**This gets pretty personal, so if you're expecting my usual up-beat kind of blog, you have been warned**
This week has been a real roller coaster. My emotions have been all over the place and my stress has been through the roof.
This was supposed to be my relaxing week.
I struggled through every day and did everything that needed to be done. Our lives are usually hectic, but this week was even more so because of Valentine's day parties at school (2 different days) and trying to fit in extra runs and studying.
Last night I got really angry with life. I was burnt out. I needed to vent and had no where to do it. I wrote a long, angry blog last night while fighting a serious urge to binge and then deleted it because it wasn't meant for anyone else to see.
I've struggled with binges a lot. I'm not sure what another person's definition of binge is, but mine are scary and mindless and not something I enjoy. I am a recovering bulimic. I'm not sure if I've ever mentioned it before on SP, but I started pulling myself out of that deep dark sh** hole about 12 years ago. I did it on my own because I had a bad time at a therapist and could never bring myself to try it again. It was hard. Those words don't even come close to describing how difficult it was. There are no words for it. I know some of you know what I'm talking about.
Anyway, it's been over 7 years since I stopped purging, but my struggle continued with bingeing for another 5 years. I've been big, scary binge free for about 2 years. I sometimes find it hard to believe. Most of the time I don't think about it. I am doing well with eating healthy and even when I overindulge I never go above 2500 calories. That's minor compared to what I used to do to myself.
That doesn't mean that the feelings aren't still there. They are. Just because they've gone into hiding doesn't mean they're gone. I think, much like any other addiction, they will always be there, and I will always have to be cautious.
Where am I going with this? Well, last night I just got fed up with everything. It has been a week of constant stress and tons of "little things" piling up, and I was just done. I had my hand on the Little Debbie's box (why is that in my house, anyway?), and I was ready to go into full-on binge mode. But, I stopped myself. I did something different. I wrote the angry blog and ate a small bowl of cheerios. Then I sat on the couch and asked myself what I really needed.
Obviously I needed something. I'm a pretty happy, positive, upbeat kind of gal normally, and that person last night was old Em (and I can't stand that b----). Life has been hectic before. My family kind of thrives on it. Nothing major had happened to me or anyone I knew, and yet I was sad and angry and lonely.

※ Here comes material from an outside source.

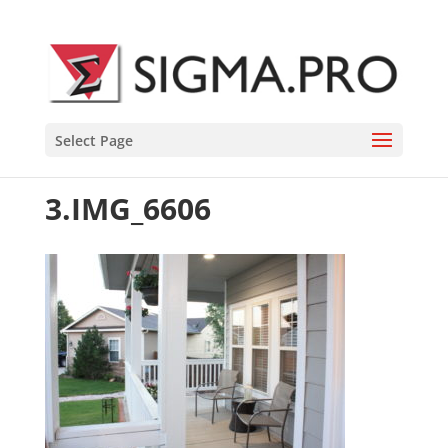
Select Page
3.IMG_6606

It was fear. Plain and simple. I've taken on a couple big goals, and they both really started this week. I was trying to fit in extra runs as well as find time to study, which is almost impossible in my loud house with 2 young kids. I'm terrified to do these things and worried about what will happen if I fail. I've been keeping up a very positive, "I can and will do this" sort of attitude, but last night it fell apart. Everything I was feeling underneath came out, and it was time for me to deal with it.
What I needed was a plan. I used to be very organized - back when I only had college courses and theatre stuff to worry about. I'd almost forgotten what it was like to plan things a week in advance. So, after I calmed down and studied for a while, I made a plan for how to tackle the first part of this course. I planned it out day by day and gave myself assignments. As long as I stick to it, I will be fine. I also was smart and built in some wiggle room for the things that will inevitably come up to change this plan. I think it will work.
I am doing my best to work out something for marathon training, too. It's hard with everything else I do and the classes that I teach. I'm in pretty good shape, but there is a limit to how much exercise I can do in one day and still feel like I am giving my classes the best of me. I've found time for a shorter run, speed work, and a long run. That may need to be it for now. I know I should be doing more, but I have to make it work for my life.
So, I figured out what I needed. I didn't go back into the black hole. I can keep my no-binge streak going. I feel good about that. It really helped me to look at everything I've overcome. I tend to not think about it and always move forward, but sometimes it's good to look back. If I can survive bulimia, quit smoking/drinking/etc., and lose 80 pounds, I can definitely run a marathon and pass my trainer certification. I just needed a new plan and a better perspective.